Wir haben, es eingefangen, als es, vor Wut schnaubend und feuersprühend, aus den brennenden Stallungen von Berlifitzing entfloh, und da wir annahmen, daß es zum Gestüt der ausländischen Pferde des alten Grafen gehöre, brachten wir es ihm zurück. Aber die Dienerschaft behauptet, sie hätten kein Recht auf das Tier, was um so sonderbarer ist, da es noch Spuren an sich trägt, die beweisen, daß es nur mit Mühe den Flammen entkommen ist.«

»Auf der Stirn sind ihm auch ganz deutlich die Buchstaben W. v. B. eingebrannt,« bemerkte ein anderer Knecht, »und trotzdem ich sagte, daß es nur die Anfangsbuchstaben von Wilhelm von Berlifitzing sein können, behaupteten doch alle auf dem Schloß, sie hätten das Pferd nie gesehen.«

»Äußerst sonderbar,« erwiderte der junge Baron in tiefem Sinnen und hörte offenbar selbst nicht, was er sagte, – »es ist wirklich ein sonderbares Tier – ein wunderbares Tier, trotz seines bösartigen, unbezähmbaren Wesens! Ich will es behalten,« fügte er nach einer Pause hinzu, »vielleicht kann ein Reiter wie Friedrich von Metzengerstein selbst den Teufel aus dem Stalle des Berlifitzing bändigen.«

»Sie täuschen sich, Herr Baron! Das Pferd stammt nicht aus den Ställen des Grafen. Wir kennen unsere Pflicht zu gut und hätten es in diesem Falle nicht vor eine so hohe Persönlichkeit der Familie Metzengerstein gebracht.«

»Das glaube ich allerdings auch,« bemerkte der Baron trocken.

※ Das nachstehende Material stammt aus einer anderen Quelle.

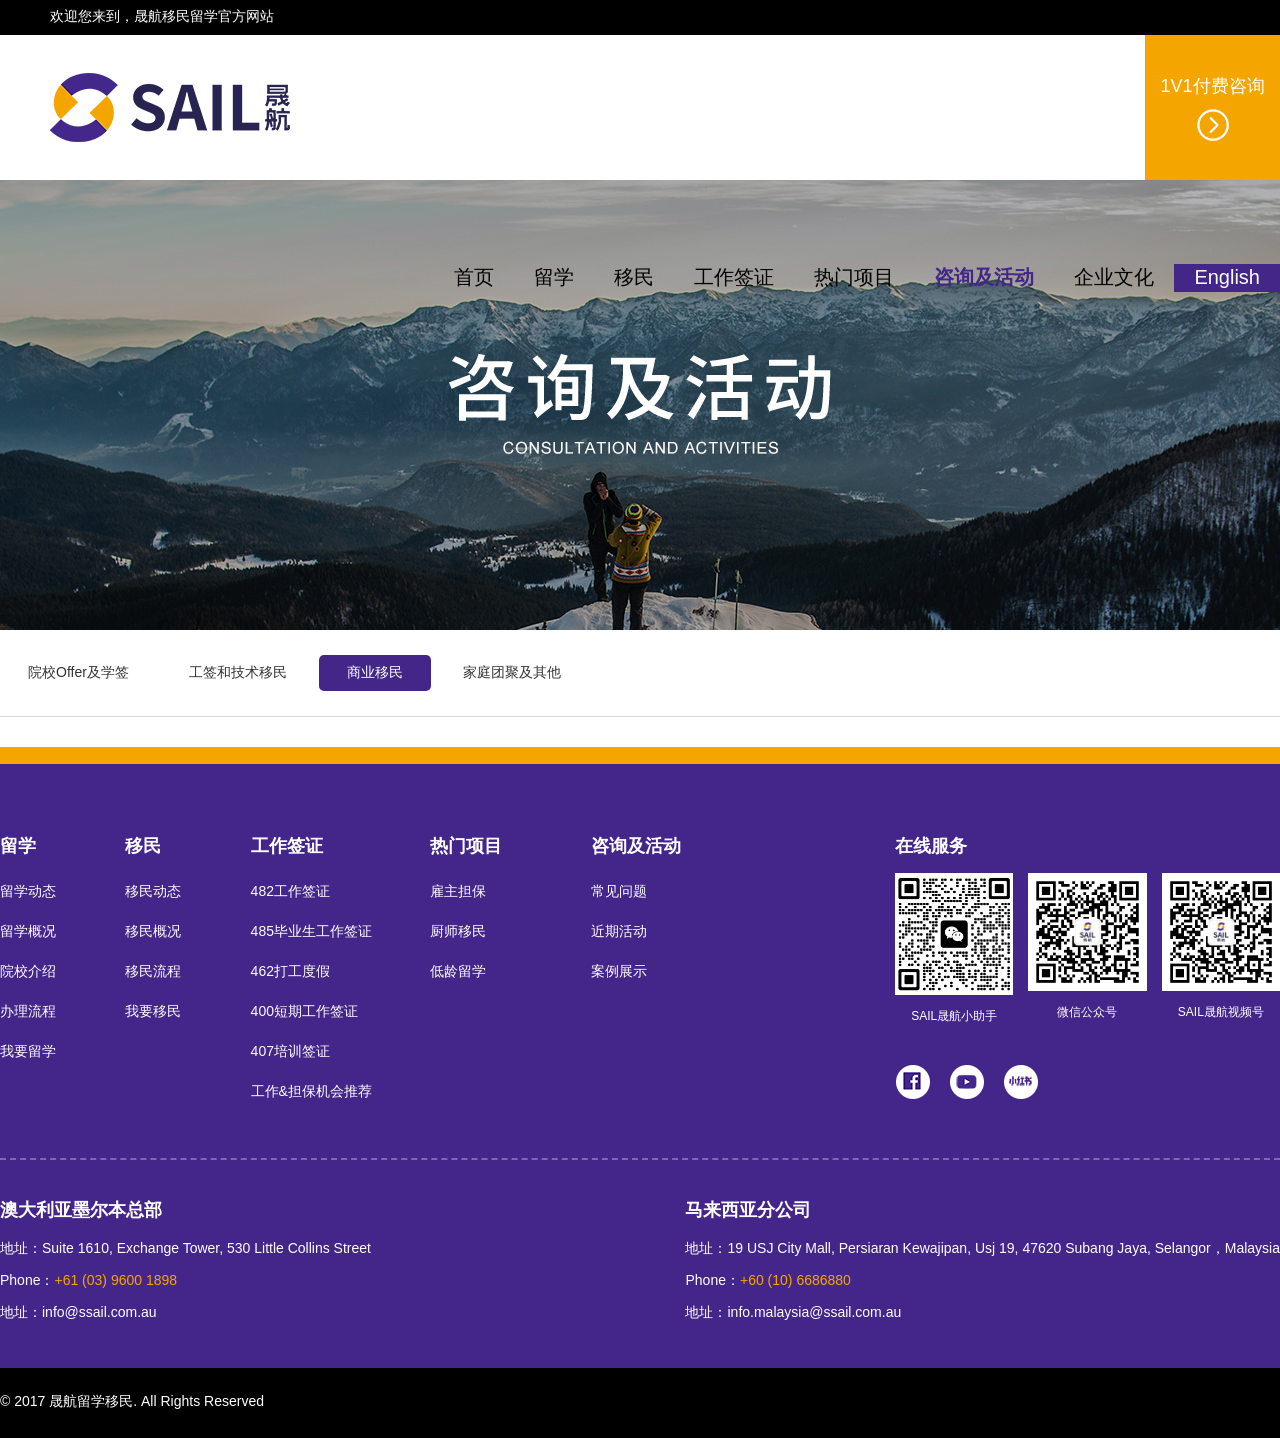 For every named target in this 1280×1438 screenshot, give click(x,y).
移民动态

In diesem Augenblick stürzte der Kammerdiener Friedrichs mit hochgerötetem Antlitz eilends herbei. Er flüsterte seinem Herrn ins Ohr, eben sei plötzlich in einem Zimmer, das er genau bezeichnete, ein Stück Wandbekleidung verschwunden. Er erzählte den Vorfall umständlich, aber so leise, daß keiner der neugierigen Stallknechte ein Wort erhaschen konnte.

Den jungen Friedrich schien dieser Bericht in seltsamer Weise zu erregen. Doch erlangte er bald wieder vollständige Herrschaft über sich und gab mit einem Ausdruck entschlossener Bosheit kurz den Befehl, das fragliche Zimmer zu verschließen und ihm den Schlüssel zu überbringen.

»Haben Sie schon von dem schrecklichen Tode des alten Berlifitzing gehört?« fragte ihn einer seiner Vasallen, nachdem der Diener ihn verlassen und das wilde Ungeheuer, das er sich eben angeeignet, in verdoppelter Wut mit wilden Sprüngen die Allee hinunterjagte, die zu seinen Stallungen führte.

»Nein,« antwortete der Baron und wandte sich brüsk zu dem Sprecher um; »tot, sagst du?«

»Ja, so ist es, Herr Baron; und ich glaube, einem Edlen Ihres Namens kann diese Nachricht nicht gar zu unangenehm sein.«

Ein rasches Lächeln schoß über das Gesicht des Barons: »Wie starb er?«

»Bei seinen unvernünftigen Bemühungen, einen Teil seiner geliebten Pferde zu retten, kam er elend in den Flammen um.«

»Wahr – haf – tig?« rief der Baron, als würde ihm langsam irgend etwas Geheimnisvolles klar.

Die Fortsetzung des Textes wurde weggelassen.